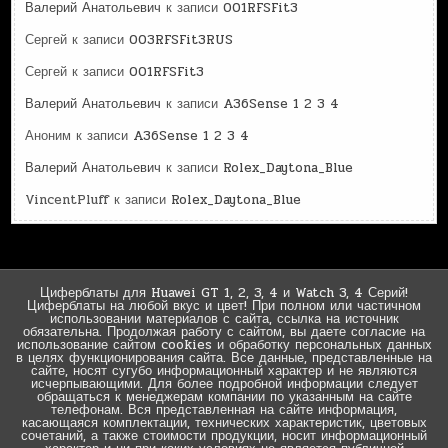
Валерий Анатольевич
к записи
001RFSFit3
Сергей
к записи
003RFSFit3RUS
Сергей
к записи
001RFSFit3
Валерий Анатольевич
к записи
A36Sense 1 2 3 4
Аноним
к записи
A36Sense 1 2 3 4
Валерий Анатольевич
к записи
Rolex_Daytona_Blue
VincentPluff
к записи
Rolex_Daytona_Blue
Циферблаты для Huawei GT 1, 2, 3, 4 и Watch 3, 4 Серий!
Циферблаты на любой вкус и цвет! При полном или частичном
использовании материалов с сайта, ссылка на источник
обязательна. Продолжая работу с сайтом, вы даете согласие на
использование сайтом cookies и обработку персональных данных
в целях функционирования сайта. Все данные, представленные на
сайте, носят сугубо информационный характер и не являются
исчерпывающими. Для более подробной информации следует
обращаться к менеджерам компании по указанным на сайте
телефонам. Вся представленная на сайте информация,
касающаяся комплектации, технических характеристик, цветовых
сочетаний, а также стоимости продукции, носит информационный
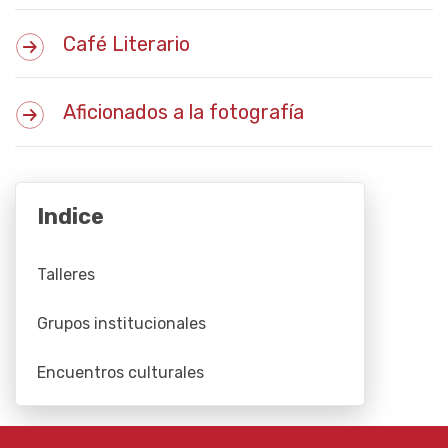
Café Literario
Aficionados a la fotografía
Indice
Talleres
Grupos institucionales
Encuentros culturales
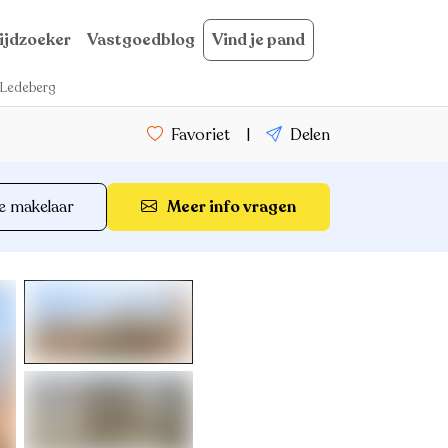
ijdzoeker
Vastgoedblog
Vind je pand
 Ledeberg
Favoriet
|
Delen
e makelaar
Meer info vragen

====

• **ASSIGNMENT**: An exact copy of every line above is needed, without the images.

• **ANSWER FOR THIS EXERCISE**:
Валерий Анатольевич
к записи
001RFSFit3
Сергей
к записи
003RFSFit3RUS
Сергей
к записи
001RFSFit3
Валерий Анатольевич
к записи
A36Sense 1 2 3 4
Аноним
к записи
A36Sense 1 2 3 4
Валерий Анатольевич
к записи
Rolex_Daytona_Blue
VincentPluff
к записи
Rolex_Daytona_Blue
Циферблаты для Huawei GT 1, 2, 3, 4 и Watch 3, 4 Серий!
Циферблаты на любой вкус и цвет! При полном или частичном
использовании материалов с сайта, ссылка на источник
обязательна. Продолжая работу с сайтом, вы даете согласие на
использование сайтом cookies и обработку персональных данных
в целях функционирования сайта. Все данные, представленные на
сайте, носят сугубо информационный характер и не являются
исчерпывающими. Для более подробной информации следует
обращаться к менеджерам компании по указанным на сайте
телефонам. Вся представленная на сайте информация,
касающаяся комплектации, технических характеристик, цветовых
сочетаний, а также стоимости продукции, носит информационный
Café Literario
Aficionados a la fotografía
Indice
Talleres
Grupos institucionales
Encuentros culturales
ijdzoeker
Vastgoedblog
Vind je pand
 Ledeberg
Favoriet
|
Delen
e makelaar
Meer info vragen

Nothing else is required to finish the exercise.